見ただけで満腹になりそうな丼を指し、ローワンはあっけらかんとして言う。
他人の食べ残しを食べるなどダリルには信じ難い行為だが、本人が良いと言うのなら良いのだろう。
ローワンの視線を受けながら、彼は恐る恐るスープを口に運ぶ。
直後、ダリルの顔はぱっと晴れた。

「あ、おいしい」

何の変哲もないただのカボチャスープではあったが、それが今は程好く臓腑に染み渡る。

「いけるよコレ!バカにしてたけどぜんぜんいける!」

興奮して感想を述べるダリルに、ローワンはくすくすと笑い声を溢す。

「バカにしてたは余計だ」

結局スープは半分以上残ったが、ダリルの腹は十分に満たされた。



夜、尿意を覚えたダリルは眠い目を擦りながら布団から這い出した。
時計を見ると深夜2時を過ぎた頃。
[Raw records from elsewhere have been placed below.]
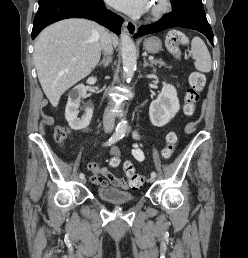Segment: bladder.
<instances>
[{
	"mask_svg": "<svg viewBox=\"0 0 248 258\" xmlns=\"http://www.w3.org/2000/svg\"><path fill=\"white\" fill-rule=\"evenodd\" d=\"M96 194L101 200L113 205H126L135 199L133 193L121 191L112 186L99 187Z\"/></svg>",
	"mask_w": 248,
	"mask_h": 258,
	"instance_id": "1",
	"label": "bladder"
}]
</instances>
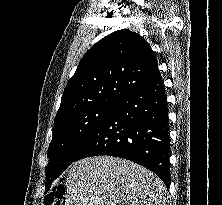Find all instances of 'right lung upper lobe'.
I'll use <instances>...</instances> for the list:
<instances>
[{"label":"right lung upper lobe","instance_id":"1","mask_svg":"<svg viewBox=\"0 0 222 205\" xmlns=\"http://www.w3.org/2000/svg\"><path fill=\"white\" fill-rule=\"evenodd\" d=\"M158 76L156 57L145 39L118 30L86 52L67 83L54 122L99 103L120 101Z\"/></svg>","mask_w":222,"mask_h":205}]
</instances>
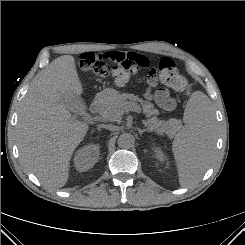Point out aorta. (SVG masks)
<instances>
[{"mask_svg": "<svg viewBox=\"0 0 245 245\" xmlns=\"http://www.w3.org/2000/svg\"><path fill=\"white\" fill-rule=\"evenodd\" d=\"M135 138L131 133H122L118 140V146L121 148H131L134 145Z\"/></svg>", "mask_w": 245, "mask_h": 245, "instance_id": "1", "label": "aorta"}]
</instances>
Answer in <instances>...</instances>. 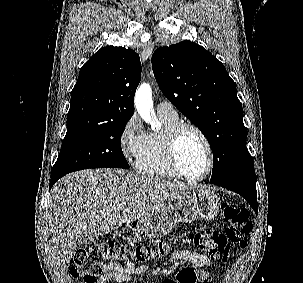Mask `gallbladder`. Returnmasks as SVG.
Masks as SVG:
<instances>
[{
  "mask_svg": "<svg viewBox=\"0 0 303 283\" xmlns=\"http://www.w3.org/2000/svg\"><path fill=\"white\" fill-rule=\"evenodd\" d=\"M95 240L92 236H81L76 240L75 249H86Z\"/></svg>",
  "mask_w": 303,
  "mask_h": 283,
  "instance_id": "obj_1",
  "label": "gallbladder"
}]
</instances>
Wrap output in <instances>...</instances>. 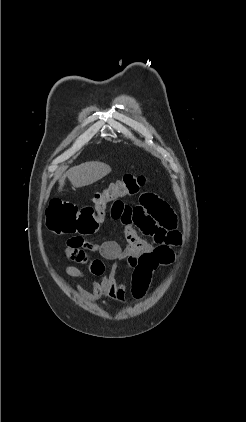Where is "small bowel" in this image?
<instances>
[{
  "label": "small bowel",
  "instance_id": "c3829d8e",
  "mask_svg": "<svg viewBox=\"0 0 246 422\" xmlns=\"http://www.w3.org/2000/svg\"><path fill=\"white\" fill-rule=\"evenodd\" d=\"M110 216L123 224L126 246L123 248L115 241L98 244L87 241L81 236L72 237L68 240L64 253L69 260L86 265L90 274L75 265L66 266L64 273L91 286V292L77 286L79 292L88 300L108 298L125 303L126 282H119L116 279L115 266L107 271L103 260L125 261L132 270L134 261L142 253L157 248L172 250L173 246L180 245L182 238L177 229L175 213L154 193L143 194L138 206L130 207L122 204L120 207L111 208ZM135 226L144 235L150 236L154 244L141 238ZM89 253H97L100 258L91 259Z\"/></svg>",
  "mask_w": 246,
  "mask_h": 422
}]
</instances>
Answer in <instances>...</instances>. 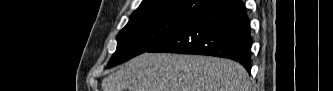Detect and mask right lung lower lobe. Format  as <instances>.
I'll use <instances>...</instances> for the list:
<instances>
[{
    "label": "right lung lower lobe",
    "instance_id": "obj_1",
    "mask_svg": "<svg viewBox=\"0 0 333 91\" xmlns=\"http://www.w3.org/2000/svg\"><path fill=\"white\" fill-rule=\"evenodd\" d=\"M250 21L241 0H218L147 52L210 55L251 71Z\"/></svg>",
    "mask_w": 333,
    "mask_h": 91
}]
</instances>
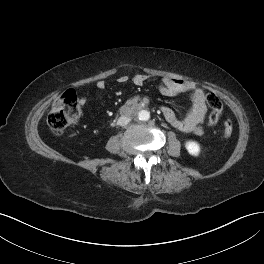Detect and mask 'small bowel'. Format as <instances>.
I'll use <instances>...</instances> for the list:
<instances>
[{"label":"small bowel","mask_w":264,"mask_h":264,"mask_svg":"<svg viewBox=\"0 0 264 264\" xmlns=\"http://www.w3.org/2000/svg\"><path fill=\"white\" fill-rule=\"evenodd\" d=\"M148 79L149 76L146 74H135L131 77L121 76L117 79V83L123 85L130 82L136 86H142ZM97 88L101 91L105 90V81H98ZM159 91L166 96L187 93L191 100V108L184 117H178L171 108L166 106L161 108L162 114L167 122L181 132L198 135L203 133V123L207 113L204 89L191 81L164 78L159 84ZM80 103L84 105L87 100L83 98Z\"/></svg>","instance_id":"1"}]
</instances>
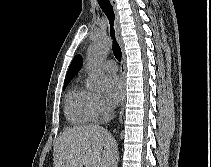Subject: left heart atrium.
Masks as SVG:
<instances>
[{
  "label": "left heart atrium",
  "mask_w": 211,
  "mask_h": 167,
  "mask_svg": "<svg viewBox=\"0 0 211 167\" xmlns=\"http://www.w3.org/2000/svg\"><path fill=\"white\" fill-rule=\"evenodd\" d=\"M105 97L110 106H116L123 95V82L116 75L106 77L104 82Z\"/></svg>",
  "instance_id": "obj_1"
}]
</instances>
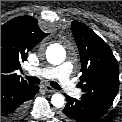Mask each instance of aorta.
I'll use <instances>...</instances> for the list:
<instances>
[{
  "label": "aorta",
  "mask_w": 122,
  "mask_h": 122,
  "mask_svg": "<svg viewBox=\"0 0 122 122\" xmlns=\"http://www.w3.org/2000/svg\"><path fill=\"white\" fill-rule=\"evenodd\" d=\"M65 50L61 45L54 44L48 47L46 51L47 61L53 65H59L65 60ZM51 103L53 106L60 108L65 103V98L62 94L56 93L51 97Z\"/></svg>",
  "instance_id": "762f6f07"
}]
</instances>
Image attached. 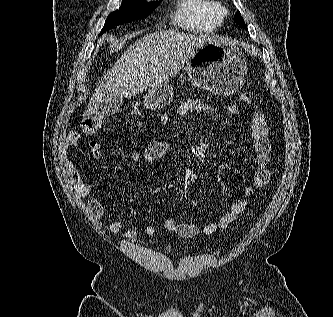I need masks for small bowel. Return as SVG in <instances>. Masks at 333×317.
Listing matches in <instances>:
<instances>
[{"instance_id": "obj_1", "label": "small bowel", "mask_w": 333, "mask_h": 317, "mask_svg": "<svg viewBox=\"0 0 333 317\" xmlns=\"http://www.w3.org/2000/svg\"><path fill=\"white\" fill-rule=\"evenodd\" d=\"M217 109L199 99H188L181 103L177 109L179 116H185L188 113H213ZM228 112L233 115L241 114V109L237 105H230ZM252 146L255 151V172L252 184L243 190V199L233 202L227 212L215 221L206 224L202 232L211 235L219 229H226L231 223L236 221L241 213L248 207L255 198L257 190L265 187L271 180L269 165L271 162V142L269 139V127L265 115L261 112H252L250 114ZM80 134L71 132L67 135L64 142V157L66 162V171L75 191L82 197L86 198V206L90 213L97 219H101L105 215V209L100 201L93 196V188L85 183L77 169L73 159L68 155L69 149L80 140ZM170 143L167 141H157L148 144L143 151H134L130 155L132 162H143L152 164L163 157L170 150ZM102 154V145L96 144L93 149L94 159H99ZM164 227L168 230L175 231L181 237L192 238L199 233V226L195 223L178 222L173 217H167L164 220ZM109 231L112 234H119L126 240H133L137 237L136 229H129L122 232V222L114 220L109 224ZM147 235H154L156 227L148 225L145 228Z\"/></svg>"}]
</instances>
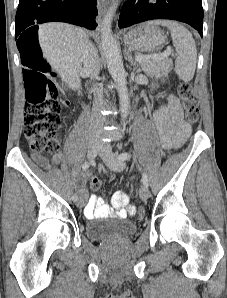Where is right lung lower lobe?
I'll use <instances>...</instances> for the list:
<instances>
[{
	"instance_id": "obj_1",
	"label": "right lung lower lobe",
	"mask_w": 227,
	"mask_h": 298,
	"mask_svg": "<svg viewBox=\"0 0 227 298\" xmlns=\"http://www.w3.org/2000/svg\"><path fill=\"white\" fill-rule=\"evenodd\" d=\"M97 0H20L15 19V38L23 65L25 46L34 37L38 25L45 22H67L94 30L97 26Z\"/></svg>"
}]
</instances>
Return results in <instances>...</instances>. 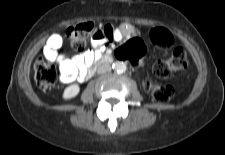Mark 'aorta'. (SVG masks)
Wrapping results in <instances>:
<instances>
[{
  "mask_svg": "<svg viewBox=\"0 0 225 155\" xmlns=\"http://www.w3.org/2000/svg\"><path fill=\"white\" fill-rule=\"evenodd\" d=\"M126 64L124 62L121 61H117L113 64V69L118 72V73H123L126 71Z\"/></svg>",
  "mask_w": 225,
  "mask_h": 155,
  "instance_id": "aorta-1",
  "label": "aorta"
}]
</instances>
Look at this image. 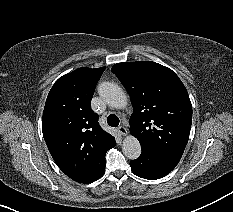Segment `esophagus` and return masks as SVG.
Segmentation results:
<instances>
[{
  "instance_id": "esophagus-1",
  "label": "esophagus",
  "mask_w": 233,
  "mask_h": 212,
  "mask_svg": "<svg viewBox=\"0 0 233 212\" xmlns=\"http://www.w3.org/2000/svg\"><path fill=\"white\" fill-rule=\"evenodd\" d=\"M118 132L123 136L127 135V133H128L127 129L124 126H119Z\"/></svg>"
}]
</instances>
部屋にはまだ明かりがついている。
そんなに仕事を課されたのかとテーブルに目を遣ると、ローワンはそこに突っ伏して寝息をたてている。
ベッドで眠ればいいのにと呆れるダリルだったが、すぐにそれが敵わないことを思い出した。
ベッドはダリルが占領しており、部屋にはソファのような布団代わりになる物もない。
ここで寝るのは必然らしい。
だが季節は真冬だ。風邪をひきかねない。

「……ばっかじゃないの」

ダリルは苦虫を噛み潰したような顔をし、ベッドから降り立った。その足で勝手に部屋のクローゼットを開け、手当たり次第に暖かそうな上着を引っ張り出す。それらを抱えてテーブルへ忍び寄り、ローワンの背に次々と引っ掛けた。

「世話の焼ける奴だ」

積み上がった衣類を前に満足気に頷き、ダリルはいそいそとトイレへ向かう。
その背後で小さなくしゃみが聞こえたが、上着が落ちる様子はなかった。